In his attempt to provide a more adequate explanation of achromatic colour sensation, von Kries (1911) presumed that the whiterelated process could be provoked by two different centrally located mechanisms operating more or less independently of each other: the cone-related mechanism, with a tripartite structure, generating both chromatic and achromatic sensations; and the rod-related mechanism, with a unitary structure, reacting to different wavelengths in a qualitatively homogeneous manner, giving rise to achromatic vision only. Thus, day and night vision were thought to be special modes of vision based on separate and distinct parts of the visual organ as a whole (see von Kries, 1911, p. 395).
As revealed by the following quotation, however, von Kries was keenly aware of the fact that important problems remained to be solved, particularly with regard to the complex cone mechanism:
… it may be considered as extremely probable that the organisation in three components assumed in the Helmholtz theory does not apply to the organ of vision as a whole, but only to those parts that are directly exposed to the action of light and a more or less extended series of parts connected with them; and that, on the other
40 development of the basic ideas of the duplicity theory
hand, the final results, the immediate substrata of the sensations, are themselves of a different nature; and hence that somewhere along the route the three independent results of stimulus are transformed into processes of a different kind and composition. As to these processes, nothing can be said with certainty, in the writer’s opinion, except that in them the colourless sensation has some outstanding physiological significance (von Kries, 1911, pp. 431–432).
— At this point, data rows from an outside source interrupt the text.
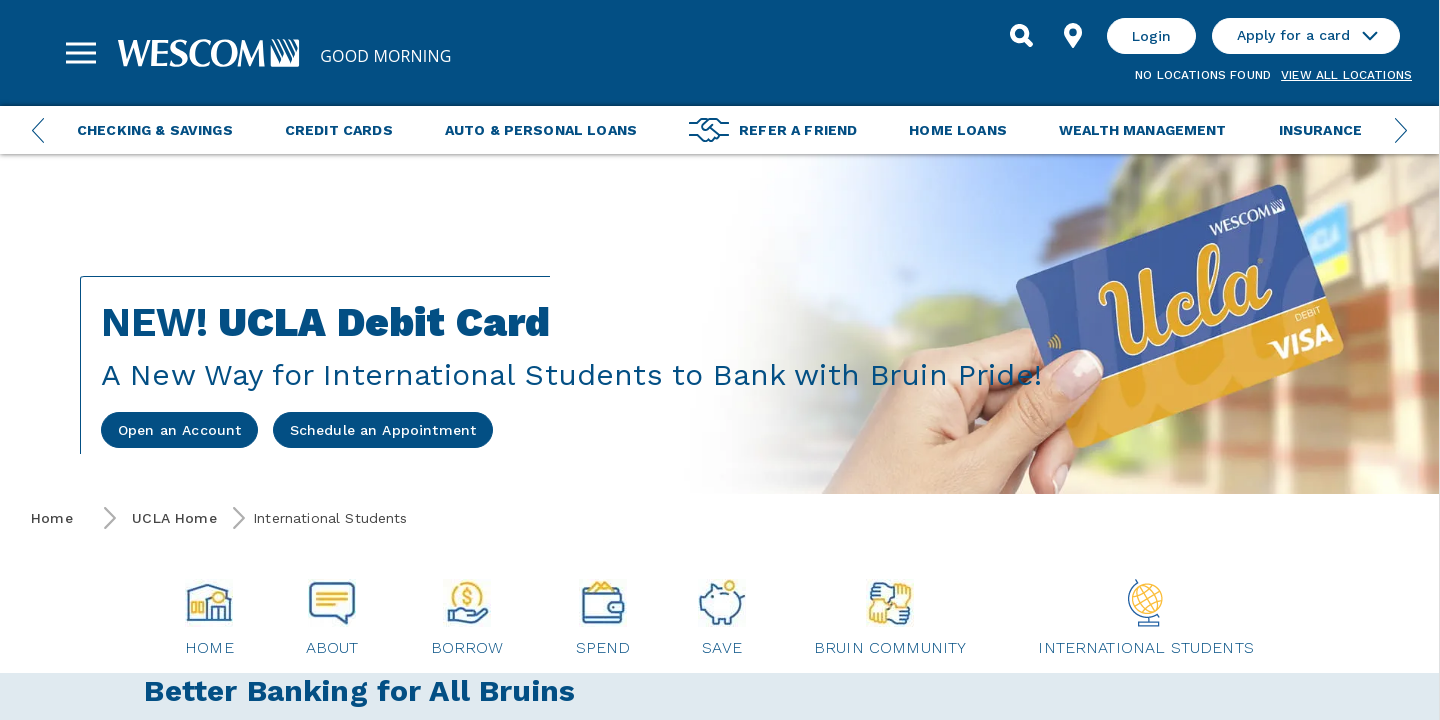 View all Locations (1346, 75)
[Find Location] (1073, 36)
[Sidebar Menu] (81, 53)
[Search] (1021, 36) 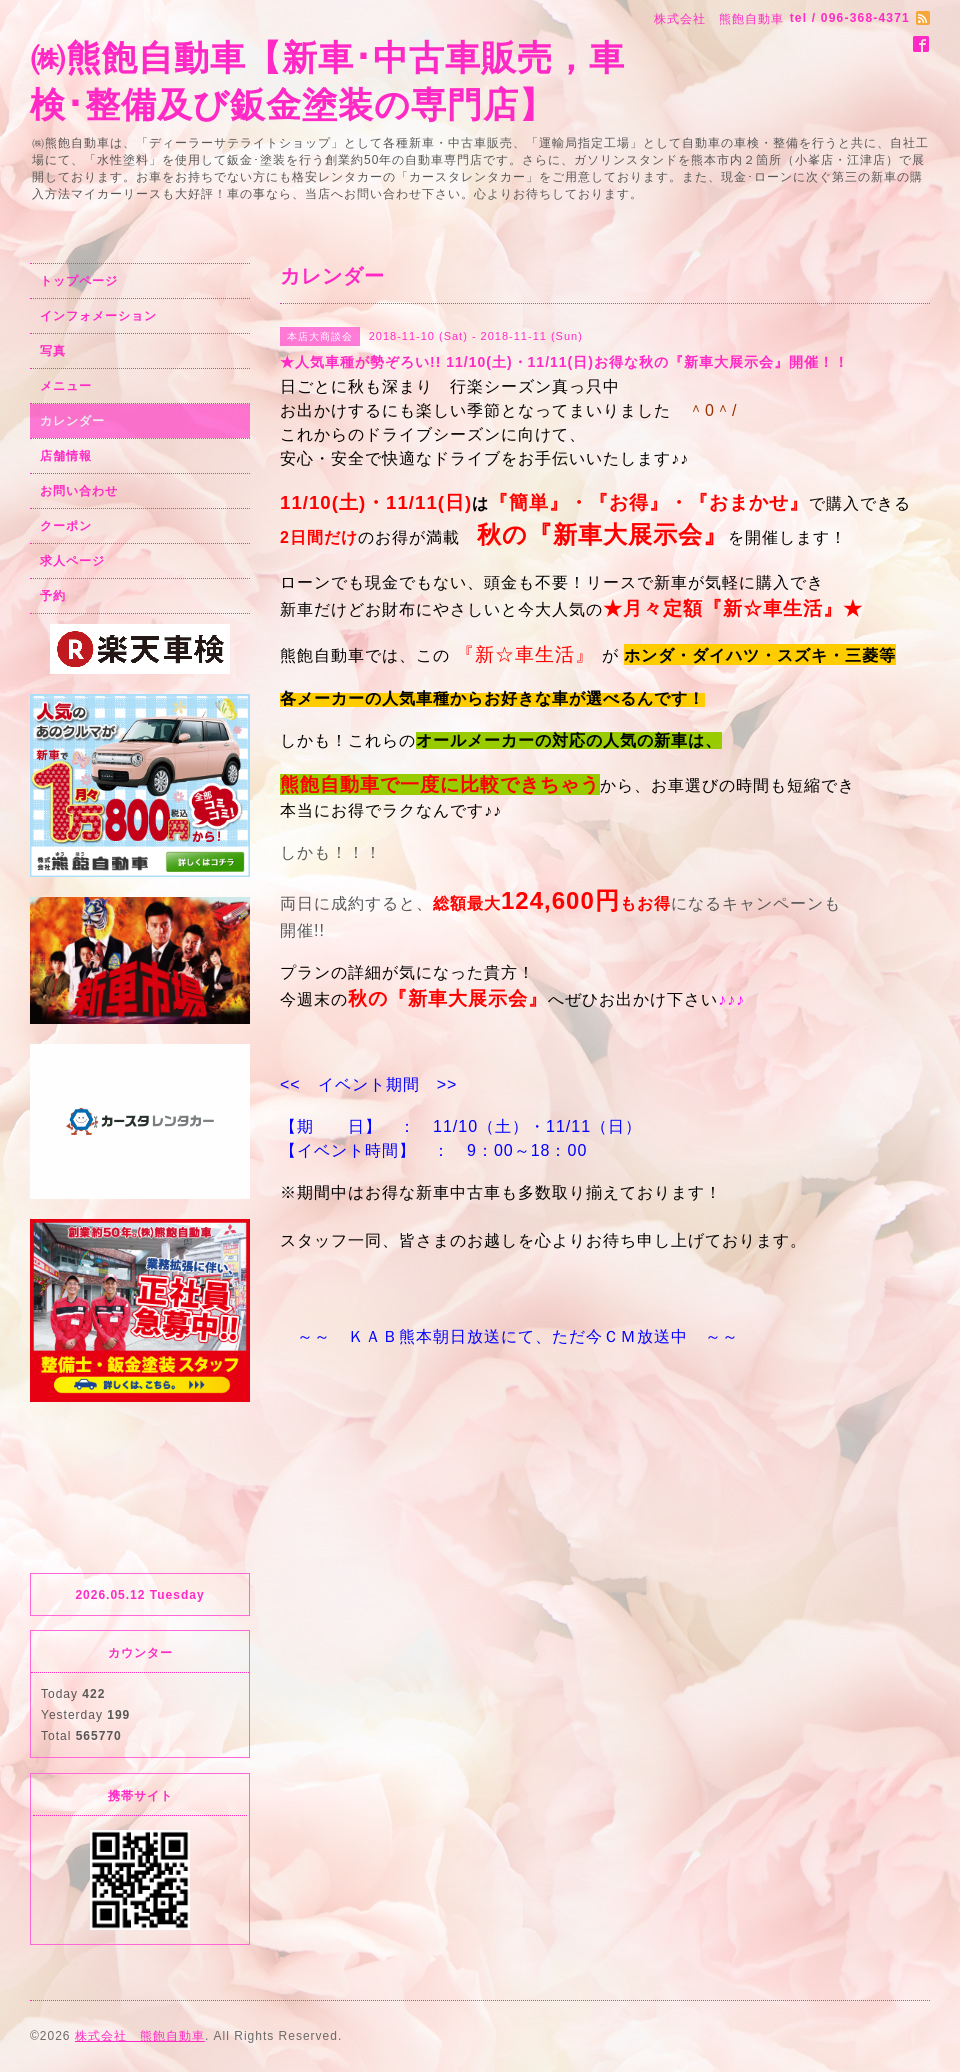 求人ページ (72, 561)
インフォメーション (98, 316)
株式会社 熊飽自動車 (140, 2036)
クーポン (66, 526)
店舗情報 (66, 456)
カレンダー (72, 421)
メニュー (66, 386)
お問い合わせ (79, 491)
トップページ (79, 281)
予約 (53, 596)
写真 (53, 351)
It will be seen that the duplicity theory offered by von Kries, like the Young-Helmholtz colour theory, had little to say about the actual neurophysiological colour processing beyond the receptor level. This ignorance is perhaps best illustrated by Helmholtz’s (1896) final version of the Young-Helmholtz colour theory where he simply suggested that the colour-related processes from each receptor were independently transmitted to the brain through isolated nerve fibres.